What follows is a brief description of our holdings of Letters, Notebooks, Literary Manuscripts, Autobiography, Scrapbooks, First Editions and Reprints, Mark Twain's Personal Library, Pictures, and Contemporary Documents.
The Project maintains separate, chronological files of all known letters by Clemens or his immediate family, and all known letters to or about Clemens and his immediate family. It is possible to see any of various selections from these files (all letters to Bret Harte, for instance, or all letters from Harte to Clemens); it is also possible to read every letter in chronological order for any given period between 1853 and 1910. Catalogs of both files have been published and are for sale by the University of California Press: The Union Catalog of Clemens Letters (1986) and The Union Catalog of Letters to Clemens (1992), both edited by Paul Machlis. (These catalogs constitute an index to the letters, with fields such as "addressee" and "date," not a reading file of the letter texts themselves.) Copies of these catalogs are available in the Bancroft Library Reading Room and
in the Mark Twain Papers offices. A regularly updated on-line version of both catalogs is
available (see Databases). The
texts of Clemens's earliest letters, dating from 1853 through 1875, have been published in
the first six volumes of the Mark Twain Project's Letters series (see our list of
Publications for details).
A searchable electronic file (as yet in rough, uncorrected form) of all other known letters
by Clemens, encompassing the years 1876 through 1910, is now available in the Papers. In
addition, all the original letters owned by the Mark Twain Papers are available on
Clemens kept between 1855 and June 1891 have been edited and indexed by the Project and
published by the University of California Press in Mark Twain's Notebooks & Journals
, volumes 1-3 (see our list of Publications). Notebooks kept after June 1891 are available
in typescripts, and have been indexed by card file in the Mark Twain Papers offices. All
of the original notebooks are available on microfilm.
Both published and unpublished manuscripts together
with related documents such as drafts, typescripts, or
proofs may be accessed through a card-file index in the Papers. An analytical index of
all original manuscripts that are available on microfilm has been prepared by Paul
Berkowitz, an independent Mark Twain scholar, and may be searched in the Papers, either
in its hard copy or in electronic form.
Both the published and the
unpublished portions of this sprawling work may be consulted in a photocopy of the
original manuscripts and typescripts, the latter dictated and sometimes revised by Clemens.

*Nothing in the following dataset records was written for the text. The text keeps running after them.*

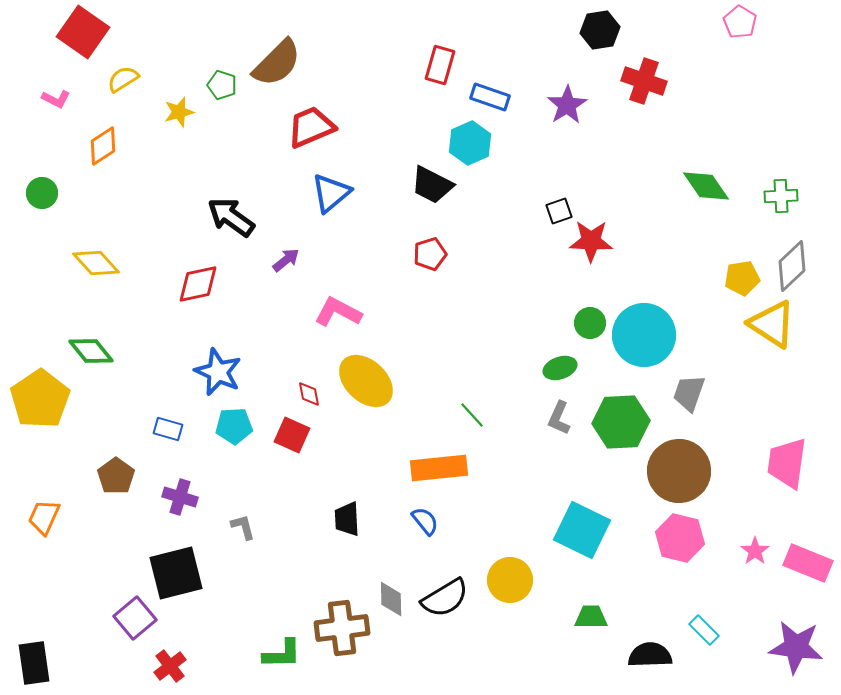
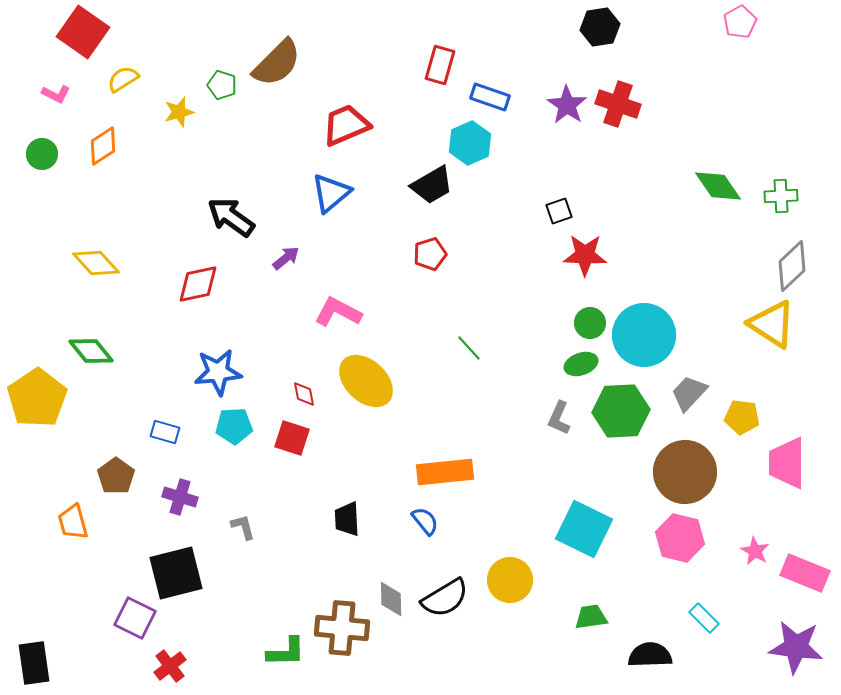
pink pentagon at (740, 22): rotated 12 degrees clockwise
black hexagon at (600, 30): moved 3 px up
red cross at (644, 81): moved 26 px left, 23 px down
pink L-shape at (56, 99): moved 5 px up
purple star at (567, 105): rotated 6 degrees counterclockwise
red trapezoid at (311, 127): moved 35 px right, 2 px up
black trapezoid at (432, 185): rotated 57 degrees counterclockwise
green diamond at (706, 186): moved 12 px right
green circle at (42, 193): moved 39 px up
red star at (591, 241): moved 6 px left, 14 px down
purple arrow at (286, 260): moved 2 px up
yellow pentagon at (742, 278): moved 139 px down; rotated 16 degrees clockwise
green ellipse at (560, 368): moved 21 px right, 4 px up
blue star at (218, 372): rotated 30 degrees counterclockwise
gray trapezoid at (689, 393): rotated 24 degrees clockwise
red diamond at (309, 394): moved 5 px left
yellow pentagon at (40, 399): moved 3 px left, 1 px up
green line at (472, 415): moved 3 px left, 67 px up
green hexagon at (621, 422): moved 11 px up
blue rectangle at (168, 429): moved 3 px left, 3 px down
red square at (292, 435): moved 3 px down; rotated 6 degrees counterclockwise
pink trapezoid at (787, 463): rotated 8 degrees counterclockwise
orange rectangle at (439, 468): moved 6 px right, 4 px down
brown circle at (679, 471): moved 6 px right, 1 px down
orange trapezoid at (44, 517): moved 29 px right, 5 px down; rotated 39 degrees counterclockwise
cyan square at (582, 530): moved 2 px right, 1 px up
pink star at (755, 551): rotated 8 degrees counterclockwise
pink rectangle at (808, 563): moved 3 px left, 10 px down
green trapezoid at (591, 617): rotated 8 degrees counterclockwise
purple square at (135, 618): rotated 24 degrees counterclockwise
brown cross at (342, 628): rotated 12 degrees clockwise
cyan rectangle at (704, 630): moved 12 px up
green L-shape at (282, 654): moved 4 px right, 2 px up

An incomplete card-file index is in the Papers; published forms of the Autobiography
are also indexed. All of the original documents are available on microfilm.
More than three dozen scrapbooks,
some of which are Clemens's own patented design, contain miscellaneous clippings and
documents saved by Clemens or his family. Some hold unique documents, such as the only
surviving clippings of letters and stories Mark Twain published in the early 1860s in the
Virginia City Territorial Enterprise. Clemens himself mined a few of the scrapbooks
for printer's copy while writing The Innocents Abroad and Roughing It.
A printed finding guide to the scrapbooks is available in the Papers.
The Project maintains an extensive working library of Mark Twain's books in various editions, as well as contemporary and foreign language reprints. These books are cataloged on OskiCat.
The archive includes about 150 books from
Mark Twain's home library. An easily searchable printed inventory of the
titles is available, and the books are also cataloged on OskiCat. In addition, photocopies of marginalia from about 140 books owned by other institutions and private collectors are filed in the Papers.
The Project's pictorial collection contains over 2000 items. Visitors to the archive may research this collection (mainly photographs, but also including cased miniatures, drawings, caricatures, and engravings) through several albums of viewing prints, arranged chronologically, and segregated by subject: (1) Clemens; (2) the Clemens family; (3) photographs taken by Clemens's youngest daughter, Jean, between 1900 and 1905; (4) photographs taken by Clemens's secretary, Isabel V. Lyon, between 1904 and 1908; and (5) photographs of people and places associated with Clemens, arranged alphabetically.
Our collection of cased photographs and
miniatures may be viewed online, along with full descriptive notes.
The archive's holdings range from original documents that belonged to Clemens himself, including mining deeds, book contracts, and financial records, to countless photocopies gleaned from contemporary newspapers reporting on Clemens and his associates. This body of information grows on a daily basis as the editorial project identifies and adds materials. Much of this documentation is filed and indexed alphabetically by subject. There are also extensive files of unindexed miscellaneous materials arranged chronologically.